Quebec privacy regulator ceases publishing list of organizations reporting data breaches

On May 27, 2025, Quebec’s privacy regulator, the Commission d’accès à l’information (“CAI”) released a statement that it will cease publishing on its website the list of public and private enterprises that have reported confidentiality incidents to the CAI. The CAI’s decision to cease publishing notices of confidentiality incidents will likely be welcomed by enterprises that have suffered data breaches.

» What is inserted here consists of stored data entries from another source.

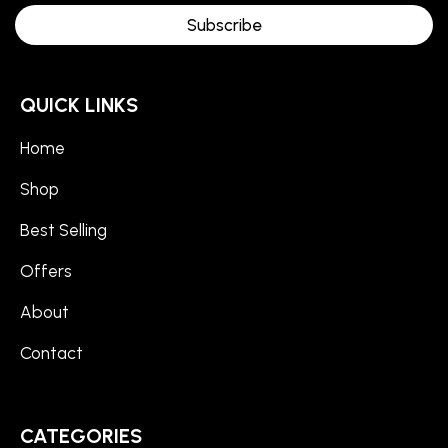
Subscribe
QUICK LINKS
Home
Shop
Best Selling
Offers
About
Contact
CATEGORIES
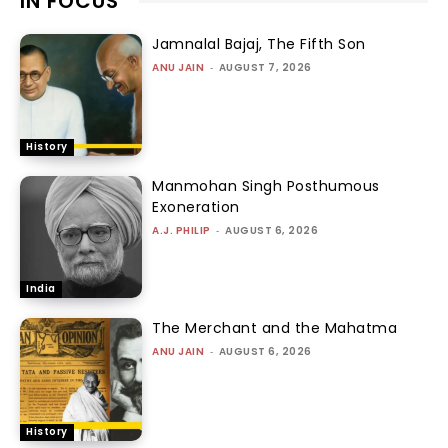
IN FOCUS
Jamnalal Bajaj, The Fifth Son
ANU JAIN
-
AUGUST 7, 2026
History
Manmohan Singh Posthumous
Exoneration
A.J. PHILIP
-
AUGUST 6, 2026
India
The Merchant and the Mahatma
ANU JAIN
-
AUGUST 6, 2026
History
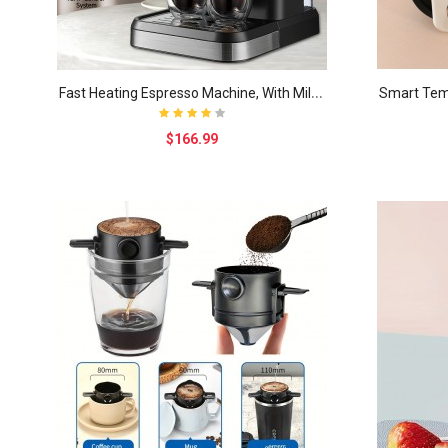
F
ast Heating Espresso Machine, With Milk Frother W..
$166.99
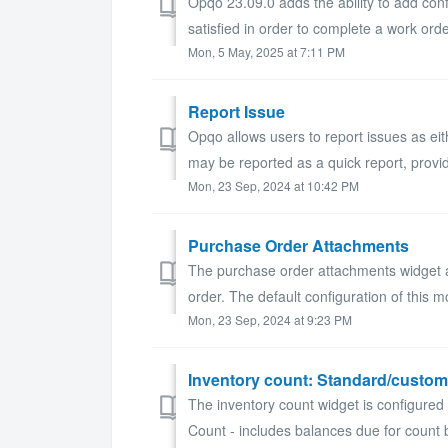
Opqo 23.09.0 adds the ability to add conf
satisfied in order to complete a work order
Mon, 5 May, 2025 at 7:11 PM
Report Issue
Opqo allows users to report issues as ei
may be reported as a quick report, provid
Mon, 23 Sep, 2024 at 10:42 PM
Purchase Order Attachments
The purchase order attachments widget 
order. The default configuration of this mo
Mon, 23 Sep, 2024 at 9:23 PM
Inventory count: Standard/custom
The inventory count widget is configured 
Count - includes balances due for count 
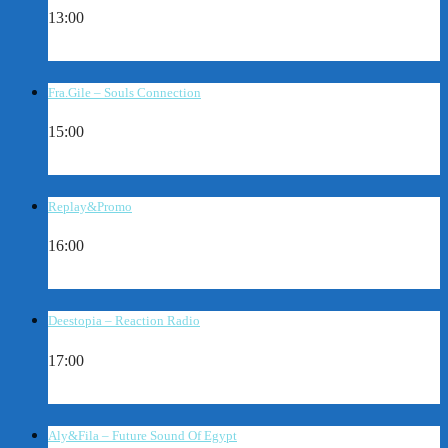
13:00
Fra.Gile – Souls Connection
15:00
Replay&Promo
16:00
Deestopia – Reaction Radio
17:00
Aly&Fila – Future Sound Of Egypt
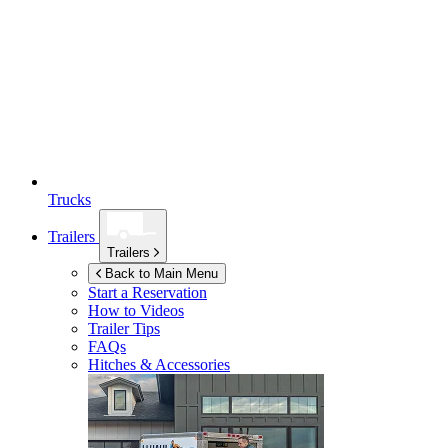
Trucks
Trailers
Trailers
Back to Main Menu
Start a Reservation
How to Videos
Trailer Tips
FAQs
Hitches & Accessories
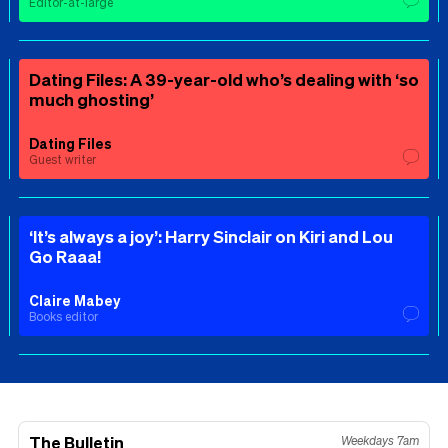
Editor-at-large
Dating Files: A 39-year-old who’s dealing with ‘so
much ghosting’
Dating Files
Guest writer
‘It’s always a joy’: Harry Sinclair on Kiri and Lou
Go Raaa!
Claire Mabey
Books editor
The Bulletin
Weekdays 7am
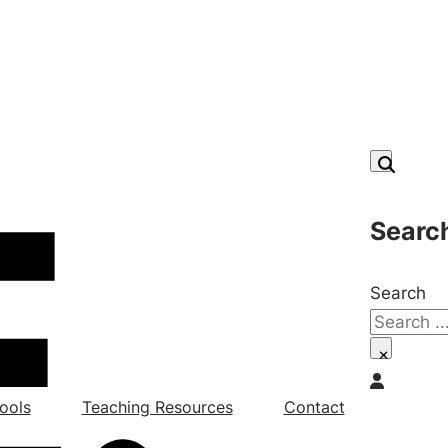
Searc
Search
×
ools
Teaching Resources
Contact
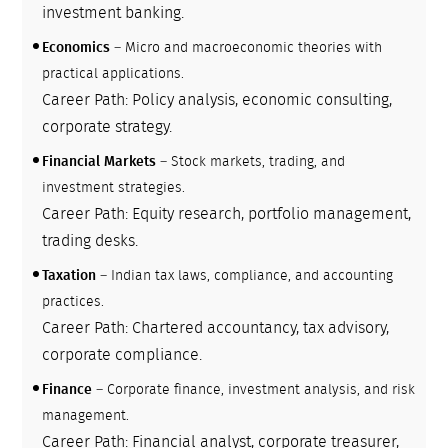
investment banking.
Economics
– Micro and macroeconomic theories with
practical applications.
Career Path: Policy analysis, economic consulting,
corporate strategy.
Financial Markets
– Stock markets, trading, and
investment strategies.
Career Path: Equity research, portfolio management,
trading desks.
Taxation
– Indian tax laws, compliance, and accounting
practices.
Career Path: Chartered accountancy, tax advisory,
corporate compliance.
Finance
– Corporate finance, investment analysis, and risk
management.
Career Path: Financial analyst, corporate treasurer,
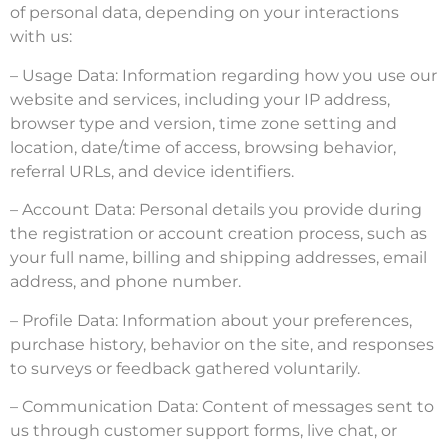
of personal data, depending on your interactions
with us:
– Usage Data: Information regarding how you use our
website and services, including your IP address,
browser type and version, time zone setting and
location, date/time of access, browsing behavior,
referral URLs, and device identifiers.
– Account Data: Personal details you provide during
the registration or account creation process, such as
your full name, billing and shipping addresses, email
address, and phone number.
– Profile Data: Information about your preferences,
purchase history, behavior on the site, and responses
to surveys or feedback gathered voluntarily.
– Communication Data: Content of messages sent to
us through customer support forms, live chat, or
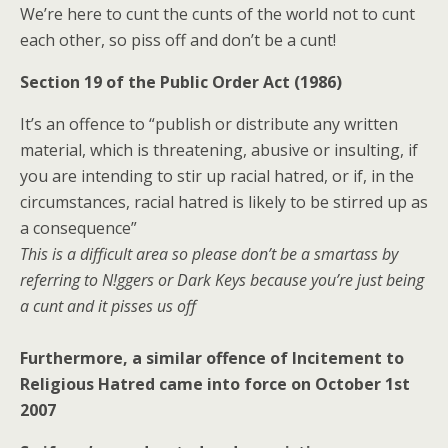
We’re here to cunt the cunts of the world not to cunt
each other, so piss off and don’t be a cunt!
Section 19 of the Public Order Act (1986)
It’s an offence to “publish or distribute any written
material, which is threatening, abusive or insulting, if
you are intending to stir up racial hatred, or if, in the
circumstances, racial hatred is likely to be stirred up as
a consequence”
This is a difficult area so please don’t be a smartass by
referring to N!ggers or Dark Keys because you’re just being
a cunt and it pisses us off
Furthermore, a similar offence of Incitement to
Religious Hatred came into force on October 1st
2007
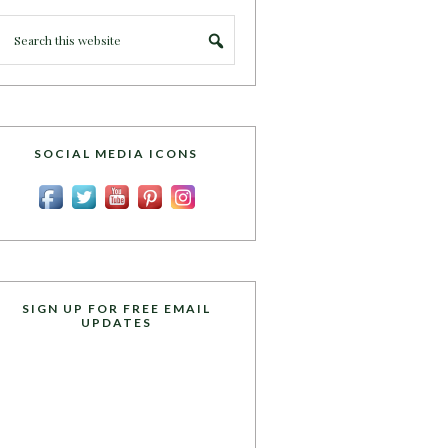
SOCIAL MEDIA ICONS
SIGN UP FOR FREE EMAIL
UPDATES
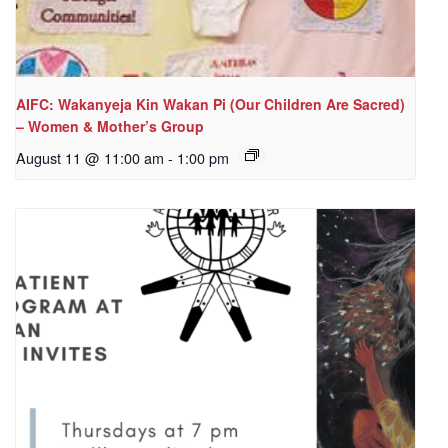
AIFC: Wakanyeja Kin Wakan Pi (Our Children Are Sacred)
– Women & Mother’s Group
August 11 @ 11:00 am
-
1:00 pm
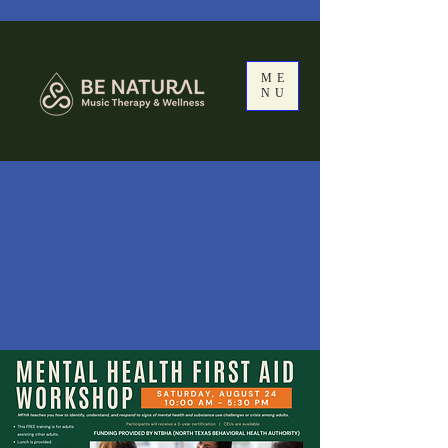
ME
NU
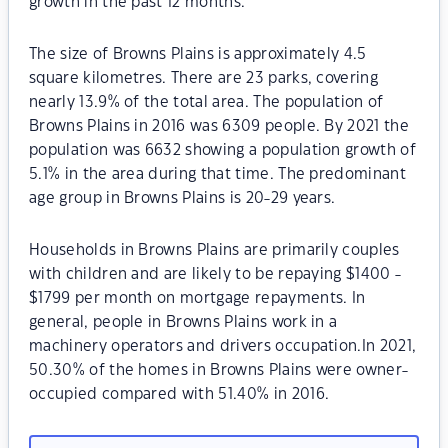
growth in the past 12 months.
The size of Browns Plains is approximately 4.5
square kilometres. There are 23 parks, covering
nearly 13.9% of the total area. The population of
Browns Plains in 2016 was 6309 people. By 2021 the
population was 6632 showing a population growth of
5.1% in the area during that time. The predominant
age group in Browns Plains is 20-29 years.
Households in Browns Plains are primarily couples
with children and are likely to be repaying $1400 -
$1799 per month on mortgage repayments. In
general, people in Browns Plains work in a
machinery operators and drivers occupation.In 2021,
50.30% of the homes in Browns Plains were owner-
occupied compared with 51.40% in 2016.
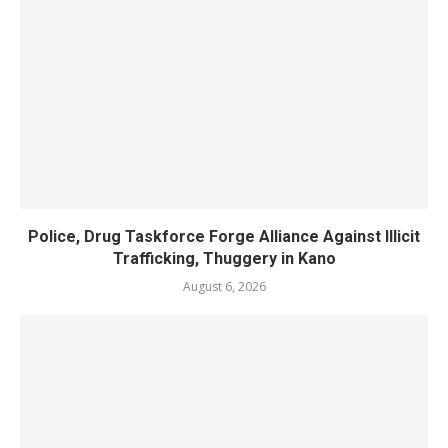
Police, Drug Taskforce Forge Alliance Against Illicit
Trafficking, Thuggery in Kano
August 6, 2026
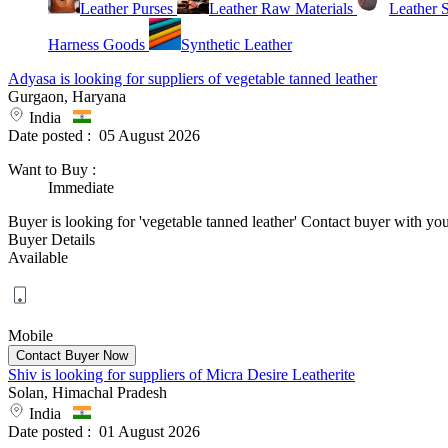
Leather Purses
Leather Raw Materials
Leather 
Harness Goods
Synthetic Leather
Adyasa is looking for suppliers of vegetable tanned leather
Gurgaon, Haryana
India
Date posted :
05 August 2026
Want to Buy
:
Immediate
Buyer is looking for 'vegetable tanned leather' Contact buyer with your 
Buyer Details
Available
Mobile
Shiv is looking for suppliers of Micra Desire Leatherite
Solan, Himachal Pradesh
India
Date posted :
01 August 2026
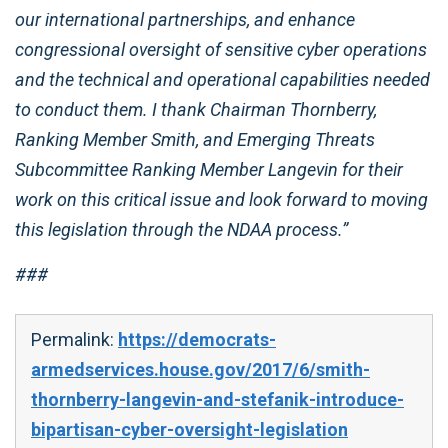
our international partnerships, and enhance
congressional oversight of sensitive cyber operations
and the technical and operational capabilities needed
to conduct them. I thank Chairman Thornberry,
Ranking Member Smith, and Emerging Threats
Subcommittee Ranking Member Langevin for their
work on this critical issue and look forward to moving
this legislation through the NDAA process.”
###
Permalink:
https://democrats-
armedservices.house.gov/2017/6/smith-
thornberry-langevin-and-stefanik-introduce-
bipartisan-cyber-oversight-legislation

The CAI indicates that this measure is taken with a view of ensuring increased protection for individuals who have fallen victim to confidentiality incidents impacting their personal information. More specifically, the CAI says that by ceasing to publish this information, it is contributing to minimizing the risk of prejudice to affected individuals, avoiding inadvertently revealing the existence of technological vulnerabilities or cybersecurity concerns, avoiding hindering the management of the incident by the affected enterprise and preserving the CAI’s surveillance and investigative powers. The CAI will, however, continue to publish statistics pertaining to the breach notices that it receives.

Previously, the CAI had gone back and forth on the issue of whether to publish details related to confidentiality incidents. Prior to this most recent announcement, the CAI would publish a list of companies that declared a confidentiality incident once every three months. The information that was made publicly available was limited to the name of the enterprise having declared the confidentiality incident and the date on which the incident was reported to the CAI, though the last publicly available report on the CAI’s website dates back to September 2024.

As a reminder, a confidentiality incident, namely the unauthorized access, use or disclosure of personal information, or any other loss of personal information or any other breach of the protection of personal information, must be reported to the CAI where the incident represents a risk of serious injury. Determining whether the incident poses a risk of serious injury requires analyzing the sensitivity of the information concerned, the anticipated consequences of its use, and the likelihood that the information will be used for injurious purposes.